After an initial flash-forward from day 326 of Harvey's meditative year, we go back to the beginning, with Harvey coming to understand that a worldwide epidemic of chronic stress has emerged. One-fifth to one-quarter of the world's population will experience some form of mental illness in their lifetime. She longs for a solution that could be available to anyone, anywhere, at any time, regardless of income, education or busy schedule. She tries to sort through the overwhelming swath of wellness programs, corporate mindfulness marketing schemes and the ubiquity of 21st century meditation tools, all the while wondering if meditation really does help to ease suffering and promote physical and mental healing.

As a result, Harvey undertakes a one-year experiment with herself as the subject, yet we also get to hear from the doctors, scientists, authors, therapists and meditation practitioners that she interviews in the process. It becomes an inspirational journey, like Harvey revealing a portion of her private journals so the audience can come along for the ride and find their own way home.

In a few scenes, we even get to see Harvey having second thoughts, wondering if the whole experiment was a good idea or not. She speaks into the camera, confessing her doubts. This is a snapshot of what also often happens when one meditates. You witness firsthand your own crushing self-doubt, the scourges of your inner critic, and the ways you fixate on the past and worry about the future. Then without judging those thoughts, you try to focus on your breath and remain in the current moment. Eventually with enough practice, you become better equipped to refrain from acting on those thoughts during everyday life, leading to a better relationship with your own trauma.

Thankfully, Harvey also addresses the rampant mass-marketing of mindfulness, which makes it hard for skeptics to take it seriously. This is a formidable obstacle, especially in the high-stress overworked hell hole of Silicon Valley, where the commodification of mindfulness presents meditation as a fix-it scheme from the East that will magically solve everyone's problems. So much mindfulness advice is on offer, that it's hard for any newbie to get started, or even figure out who to trust. Mindfulness is in classrooms, boardrooms, yoga studios, airplanes, supermarkets and convention centers. Meditation has now transformed from an ancient Buddhist practice into a billion-dollar industry. Harvey calls this the "chicken pot pie" version of mindfulness, a vastly different situation from what she reads about in prestigious scientific journals while she preps for her year-long experiment.

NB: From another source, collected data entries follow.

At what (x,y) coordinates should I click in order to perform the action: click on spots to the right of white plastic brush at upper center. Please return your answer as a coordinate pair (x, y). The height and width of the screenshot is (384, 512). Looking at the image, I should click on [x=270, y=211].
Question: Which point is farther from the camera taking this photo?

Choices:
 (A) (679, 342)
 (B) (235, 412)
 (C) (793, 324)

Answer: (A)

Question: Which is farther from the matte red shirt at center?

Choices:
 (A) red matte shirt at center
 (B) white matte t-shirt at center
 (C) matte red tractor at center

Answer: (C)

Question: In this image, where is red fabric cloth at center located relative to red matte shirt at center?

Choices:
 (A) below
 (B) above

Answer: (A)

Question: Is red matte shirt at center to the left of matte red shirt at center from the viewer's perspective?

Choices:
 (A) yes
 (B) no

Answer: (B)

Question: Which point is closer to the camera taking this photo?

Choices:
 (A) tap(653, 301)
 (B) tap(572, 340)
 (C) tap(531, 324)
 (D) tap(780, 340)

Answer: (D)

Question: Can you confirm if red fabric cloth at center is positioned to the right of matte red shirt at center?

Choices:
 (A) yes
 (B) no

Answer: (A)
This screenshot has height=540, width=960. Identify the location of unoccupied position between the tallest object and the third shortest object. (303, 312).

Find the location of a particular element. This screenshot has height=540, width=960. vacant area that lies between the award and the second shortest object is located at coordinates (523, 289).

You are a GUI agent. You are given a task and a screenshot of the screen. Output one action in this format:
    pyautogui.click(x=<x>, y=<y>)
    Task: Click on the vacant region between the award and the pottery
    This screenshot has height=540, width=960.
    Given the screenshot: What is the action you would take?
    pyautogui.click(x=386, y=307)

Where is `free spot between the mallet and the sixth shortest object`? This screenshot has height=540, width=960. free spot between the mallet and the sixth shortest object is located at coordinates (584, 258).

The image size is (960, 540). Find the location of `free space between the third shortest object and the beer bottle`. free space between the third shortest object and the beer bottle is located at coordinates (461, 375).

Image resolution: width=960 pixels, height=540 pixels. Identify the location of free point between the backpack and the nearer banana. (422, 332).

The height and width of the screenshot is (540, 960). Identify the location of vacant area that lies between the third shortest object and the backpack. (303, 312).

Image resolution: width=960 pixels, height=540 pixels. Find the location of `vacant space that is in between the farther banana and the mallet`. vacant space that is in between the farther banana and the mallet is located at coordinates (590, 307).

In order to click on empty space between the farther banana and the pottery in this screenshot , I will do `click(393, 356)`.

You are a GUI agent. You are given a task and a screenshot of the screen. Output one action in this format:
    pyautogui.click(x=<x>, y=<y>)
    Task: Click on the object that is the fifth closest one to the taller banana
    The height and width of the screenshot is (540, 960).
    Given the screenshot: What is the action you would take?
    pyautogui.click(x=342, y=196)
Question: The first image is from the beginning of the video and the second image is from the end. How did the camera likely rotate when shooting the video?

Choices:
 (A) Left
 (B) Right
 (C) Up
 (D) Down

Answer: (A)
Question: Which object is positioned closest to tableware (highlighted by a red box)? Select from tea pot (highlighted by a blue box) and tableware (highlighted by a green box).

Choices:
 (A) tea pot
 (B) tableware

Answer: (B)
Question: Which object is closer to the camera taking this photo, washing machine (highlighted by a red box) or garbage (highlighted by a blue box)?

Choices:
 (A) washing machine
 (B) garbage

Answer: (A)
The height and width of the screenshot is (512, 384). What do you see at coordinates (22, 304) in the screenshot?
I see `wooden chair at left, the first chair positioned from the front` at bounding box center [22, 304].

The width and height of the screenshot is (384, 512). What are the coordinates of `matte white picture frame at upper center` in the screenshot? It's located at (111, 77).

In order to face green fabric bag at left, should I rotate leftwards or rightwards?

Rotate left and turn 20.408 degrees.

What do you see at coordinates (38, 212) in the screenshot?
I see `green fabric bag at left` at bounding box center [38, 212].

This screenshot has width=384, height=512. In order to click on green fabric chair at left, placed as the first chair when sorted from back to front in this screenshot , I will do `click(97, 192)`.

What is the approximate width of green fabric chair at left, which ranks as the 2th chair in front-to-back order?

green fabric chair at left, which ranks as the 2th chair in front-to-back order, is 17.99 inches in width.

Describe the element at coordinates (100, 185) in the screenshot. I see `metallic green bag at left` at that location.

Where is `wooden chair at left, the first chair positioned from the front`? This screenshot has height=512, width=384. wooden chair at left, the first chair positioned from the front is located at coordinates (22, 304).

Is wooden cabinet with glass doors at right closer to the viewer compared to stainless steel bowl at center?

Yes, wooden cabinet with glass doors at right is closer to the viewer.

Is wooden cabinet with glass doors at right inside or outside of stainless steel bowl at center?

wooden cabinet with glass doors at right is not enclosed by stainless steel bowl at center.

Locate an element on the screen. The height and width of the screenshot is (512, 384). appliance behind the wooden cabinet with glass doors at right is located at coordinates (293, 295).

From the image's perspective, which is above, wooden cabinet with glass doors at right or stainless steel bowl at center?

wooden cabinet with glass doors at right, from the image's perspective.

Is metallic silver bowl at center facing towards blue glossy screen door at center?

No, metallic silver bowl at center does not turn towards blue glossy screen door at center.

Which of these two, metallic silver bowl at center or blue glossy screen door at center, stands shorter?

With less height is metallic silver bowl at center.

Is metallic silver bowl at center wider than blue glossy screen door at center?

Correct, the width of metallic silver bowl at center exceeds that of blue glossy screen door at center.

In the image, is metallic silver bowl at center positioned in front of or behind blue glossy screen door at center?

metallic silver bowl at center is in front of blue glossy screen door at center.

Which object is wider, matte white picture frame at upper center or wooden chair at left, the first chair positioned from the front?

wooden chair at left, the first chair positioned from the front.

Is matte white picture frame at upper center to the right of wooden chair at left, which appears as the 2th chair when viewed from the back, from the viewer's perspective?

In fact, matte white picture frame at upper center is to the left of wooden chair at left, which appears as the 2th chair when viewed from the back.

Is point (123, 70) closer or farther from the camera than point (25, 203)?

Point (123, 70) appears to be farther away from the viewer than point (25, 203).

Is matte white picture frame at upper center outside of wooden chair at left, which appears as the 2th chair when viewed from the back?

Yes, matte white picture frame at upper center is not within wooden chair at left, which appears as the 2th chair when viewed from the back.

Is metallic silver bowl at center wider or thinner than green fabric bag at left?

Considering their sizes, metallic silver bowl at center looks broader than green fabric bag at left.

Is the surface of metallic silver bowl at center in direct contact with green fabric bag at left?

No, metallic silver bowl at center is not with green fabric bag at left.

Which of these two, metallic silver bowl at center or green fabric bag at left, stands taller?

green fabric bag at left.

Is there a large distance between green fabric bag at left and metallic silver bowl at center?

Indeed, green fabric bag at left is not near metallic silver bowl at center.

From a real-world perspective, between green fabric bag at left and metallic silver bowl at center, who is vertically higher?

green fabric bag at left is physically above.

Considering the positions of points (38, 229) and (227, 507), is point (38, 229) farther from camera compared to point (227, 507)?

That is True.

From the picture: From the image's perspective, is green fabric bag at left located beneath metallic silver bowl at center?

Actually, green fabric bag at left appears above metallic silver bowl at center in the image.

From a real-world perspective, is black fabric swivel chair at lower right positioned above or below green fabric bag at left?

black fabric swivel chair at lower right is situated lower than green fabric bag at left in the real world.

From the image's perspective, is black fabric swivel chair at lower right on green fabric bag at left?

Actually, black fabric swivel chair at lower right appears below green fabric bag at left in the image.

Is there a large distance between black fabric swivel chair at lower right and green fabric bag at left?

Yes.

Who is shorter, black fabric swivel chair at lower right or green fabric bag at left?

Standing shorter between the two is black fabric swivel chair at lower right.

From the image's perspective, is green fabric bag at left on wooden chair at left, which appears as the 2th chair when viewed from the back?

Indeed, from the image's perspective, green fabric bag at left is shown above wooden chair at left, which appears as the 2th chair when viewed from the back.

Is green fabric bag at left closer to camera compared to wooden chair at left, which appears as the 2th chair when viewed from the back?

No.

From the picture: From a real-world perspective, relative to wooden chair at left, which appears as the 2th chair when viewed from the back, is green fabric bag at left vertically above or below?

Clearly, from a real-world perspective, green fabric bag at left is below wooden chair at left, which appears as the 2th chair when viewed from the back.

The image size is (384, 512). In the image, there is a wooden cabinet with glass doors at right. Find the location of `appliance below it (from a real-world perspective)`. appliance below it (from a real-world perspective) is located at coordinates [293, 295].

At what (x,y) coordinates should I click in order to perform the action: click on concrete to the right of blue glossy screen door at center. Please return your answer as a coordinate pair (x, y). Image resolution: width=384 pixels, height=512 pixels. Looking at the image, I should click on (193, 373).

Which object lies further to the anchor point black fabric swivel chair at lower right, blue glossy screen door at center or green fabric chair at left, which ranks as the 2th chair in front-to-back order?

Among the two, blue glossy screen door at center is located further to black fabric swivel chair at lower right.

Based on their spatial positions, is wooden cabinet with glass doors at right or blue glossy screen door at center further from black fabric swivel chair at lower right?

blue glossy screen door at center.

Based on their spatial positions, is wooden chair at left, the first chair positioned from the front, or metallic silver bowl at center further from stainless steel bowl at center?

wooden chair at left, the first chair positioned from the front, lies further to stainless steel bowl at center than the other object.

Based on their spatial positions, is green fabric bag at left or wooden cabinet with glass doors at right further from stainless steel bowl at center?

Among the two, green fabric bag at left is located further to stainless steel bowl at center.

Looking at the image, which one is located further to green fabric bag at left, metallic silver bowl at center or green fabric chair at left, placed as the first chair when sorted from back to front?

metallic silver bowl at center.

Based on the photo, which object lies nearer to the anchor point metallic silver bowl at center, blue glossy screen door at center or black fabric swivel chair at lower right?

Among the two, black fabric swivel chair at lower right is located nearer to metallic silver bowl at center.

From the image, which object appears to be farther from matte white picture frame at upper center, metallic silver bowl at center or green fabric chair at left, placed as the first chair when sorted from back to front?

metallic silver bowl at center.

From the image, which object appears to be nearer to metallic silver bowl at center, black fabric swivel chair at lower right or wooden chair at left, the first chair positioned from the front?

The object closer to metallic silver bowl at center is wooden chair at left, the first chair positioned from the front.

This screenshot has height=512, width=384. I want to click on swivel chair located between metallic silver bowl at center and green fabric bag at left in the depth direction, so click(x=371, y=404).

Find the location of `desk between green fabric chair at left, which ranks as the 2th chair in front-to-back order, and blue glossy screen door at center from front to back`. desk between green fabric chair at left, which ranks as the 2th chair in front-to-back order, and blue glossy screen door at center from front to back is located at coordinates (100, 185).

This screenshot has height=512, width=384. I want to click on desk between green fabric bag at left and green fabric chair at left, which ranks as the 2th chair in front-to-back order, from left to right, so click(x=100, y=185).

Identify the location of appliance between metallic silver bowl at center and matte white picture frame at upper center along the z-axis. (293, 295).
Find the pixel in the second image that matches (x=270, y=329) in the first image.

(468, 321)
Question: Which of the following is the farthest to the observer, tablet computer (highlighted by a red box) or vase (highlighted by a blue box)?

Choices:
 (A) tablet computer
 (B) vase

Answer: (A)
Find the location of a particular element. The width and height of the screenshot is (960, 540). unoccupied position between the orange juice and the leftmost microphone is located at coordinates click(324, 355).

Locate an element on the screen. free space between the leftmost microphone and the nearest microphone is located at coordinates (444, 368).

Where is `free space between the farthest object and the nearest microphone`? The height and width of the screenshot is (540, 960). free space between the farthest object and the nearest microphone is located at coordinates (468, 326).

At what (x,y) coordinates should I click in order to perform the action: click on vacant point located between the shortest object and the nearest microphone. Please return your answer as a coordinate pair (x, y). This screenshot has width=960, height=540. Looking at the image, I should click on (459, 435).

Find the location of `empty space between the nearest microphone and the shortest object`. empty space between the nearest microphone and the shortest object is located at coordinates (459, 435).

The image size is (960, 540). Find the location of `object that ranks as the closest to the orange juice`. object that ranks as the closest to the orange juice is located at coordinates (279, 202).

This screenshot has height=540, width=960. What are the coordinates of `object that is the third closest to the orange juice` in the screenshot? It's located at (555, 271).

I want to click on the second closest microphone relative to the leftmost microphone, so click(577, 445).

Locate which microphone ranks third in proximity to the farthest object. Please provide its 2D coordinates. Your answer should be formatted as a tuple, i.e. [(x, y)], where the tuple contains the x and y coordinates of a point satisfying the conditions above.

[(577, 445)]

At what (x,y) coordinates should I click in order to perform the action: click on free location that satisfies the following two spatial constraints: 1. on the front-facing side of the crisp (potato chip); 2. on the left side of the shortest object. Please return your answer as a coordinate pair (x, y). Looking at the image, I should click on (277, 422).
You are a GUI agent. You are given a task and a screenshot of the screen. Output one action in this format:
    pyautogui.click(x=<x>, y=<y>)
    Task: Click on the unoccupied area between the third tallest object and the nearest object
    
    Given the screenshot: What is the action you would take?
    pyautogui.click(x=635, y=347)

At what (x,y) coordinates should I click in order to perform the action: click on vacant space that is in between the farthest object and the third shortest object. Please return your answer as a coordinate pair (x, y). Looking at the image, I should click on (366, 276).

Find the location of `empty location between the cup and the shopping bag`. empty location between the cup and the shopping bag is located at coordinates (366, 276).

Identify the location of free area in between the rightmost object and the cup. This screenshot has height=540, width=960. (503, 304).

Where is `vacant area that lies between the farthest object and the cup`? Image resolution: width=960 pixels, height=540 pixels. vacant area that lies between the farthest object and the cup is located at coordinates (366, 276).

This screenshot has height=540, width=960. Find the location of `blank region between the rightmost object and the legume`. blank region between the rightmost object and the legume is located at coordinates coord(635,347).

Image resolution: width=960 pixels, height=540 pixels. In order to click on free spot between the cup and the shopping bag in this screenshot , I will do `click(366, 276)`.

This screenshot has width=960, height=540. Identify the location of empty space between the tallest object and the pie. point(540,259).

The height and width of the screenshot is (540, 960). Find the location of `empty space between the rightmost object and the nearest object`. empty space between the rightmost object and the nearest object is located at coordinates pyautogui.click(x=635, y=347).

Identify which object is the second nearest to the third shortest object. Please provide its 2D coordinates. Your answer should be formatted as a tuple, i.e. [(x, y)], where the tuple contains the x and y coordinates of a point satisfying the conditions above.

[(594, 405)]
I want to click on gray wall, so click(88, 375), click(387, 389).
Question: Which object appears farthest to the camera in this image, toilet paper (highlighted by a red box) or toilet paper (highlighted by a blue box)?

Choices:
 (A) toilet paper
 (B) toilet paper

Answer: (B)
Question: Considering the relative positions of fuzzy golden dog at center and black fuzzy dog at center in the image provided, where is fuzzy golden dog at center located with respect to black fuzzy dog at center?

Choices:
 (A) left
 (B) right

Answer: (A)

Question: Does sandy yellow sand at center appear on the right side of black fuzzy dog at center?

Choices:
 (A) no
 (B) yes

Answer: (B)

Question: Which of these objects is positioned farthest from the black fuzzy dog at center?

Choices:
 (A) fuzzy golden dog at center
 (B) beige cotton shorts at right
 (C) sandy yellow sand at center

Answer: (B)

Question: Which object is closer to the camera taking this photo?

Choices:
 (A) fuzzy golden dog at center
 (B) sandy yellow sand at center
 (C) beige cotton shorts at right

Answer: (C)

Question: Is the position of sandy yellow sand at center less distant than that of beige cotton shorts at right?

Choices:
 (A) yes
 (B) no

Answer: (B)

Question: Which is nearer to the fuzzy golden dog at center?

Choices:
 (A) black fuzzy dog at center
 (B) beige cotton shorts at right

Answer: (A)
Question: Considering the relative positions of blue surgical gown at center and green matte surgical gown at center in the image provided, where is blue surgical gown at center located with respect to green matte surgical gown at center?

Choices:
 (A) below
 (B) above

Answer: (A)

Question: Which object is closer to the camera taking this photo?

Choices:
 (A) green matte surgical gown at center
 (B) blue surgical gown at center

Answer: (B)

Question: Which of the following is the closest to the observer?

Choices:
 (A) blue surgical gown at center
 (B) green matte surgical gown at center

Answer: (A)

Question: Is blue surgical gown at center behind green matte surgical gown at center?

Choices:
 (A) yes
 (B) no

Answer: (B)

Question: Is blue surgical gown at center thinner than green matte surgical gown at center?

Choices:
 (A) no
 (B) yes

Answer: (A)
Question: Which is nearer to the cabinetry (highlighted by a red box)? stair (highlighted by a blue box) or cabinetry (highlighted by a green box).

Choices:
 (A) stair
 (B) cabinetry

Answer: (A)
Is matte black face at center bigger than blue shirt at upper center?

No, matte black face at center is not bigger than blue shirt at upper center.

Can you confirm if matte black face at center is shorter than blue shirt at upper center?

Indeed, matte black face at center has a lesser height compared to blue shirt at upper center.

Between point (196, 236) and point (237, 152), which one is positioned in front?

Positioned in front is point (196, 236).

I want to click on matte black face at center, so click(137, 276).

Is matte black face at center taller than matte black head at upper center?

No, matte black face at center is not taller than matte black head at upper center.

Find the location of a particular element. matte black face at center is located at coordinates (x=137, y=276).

To maintain a proper perspective, Harvey sets up interviews with 18 of the top mindfulness scientists and takes initial MRIs, EEGs and similar tests, all to have results in hand before she embarks on her year of meditation. Six researchers then come on board to track every aspect of her health and well-being over the course of that year while she meditates every day.

In the process, we see footage with a variety of experts, including Jon Kabat-Zinn, founder of MBSR (mindfulness-based stress reduction) and Matthieu Ricard, the famous French-Tibetan Buddhist monk, known as the happiest person in the world. Another hero appears in the form of Nightline anchor Dan Harris, who in 2004 had a nationally televised panic attack on Good Morning America. Initially a meditation skeptic, Harris went through bouts of drug addiction before writing books about how meditation moved him toward a happier life.

Especially as Harvey investigates mindfulness-based trauma recovery among African refugees in the Middle East, the viewer becomes even more empathetic and inseparable from Harvey's experiment. Even though the mindful year in question was Harvey's own subjective experience, by the time the film concludes, audiences will feel like it was their year too.